BRIEF:
Transcribe the full listing so that each line reads as it does in the original.

SOURCE INFORMATION:

■ ■ ■ ■ ■ ■ ■

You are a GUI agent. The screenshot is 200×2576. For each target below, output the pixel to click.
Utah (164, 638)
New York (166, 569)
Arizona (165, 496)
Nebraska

■ ■ ■ ■ ■ ■ ■

RESPONSE BELOW:
You are a GUI agent. The screenshot is 200×2576. For each target below, output the pixel to click.
Utah (164, 638)
New York (166, 569)
Arizona (165, 496)
Nebraska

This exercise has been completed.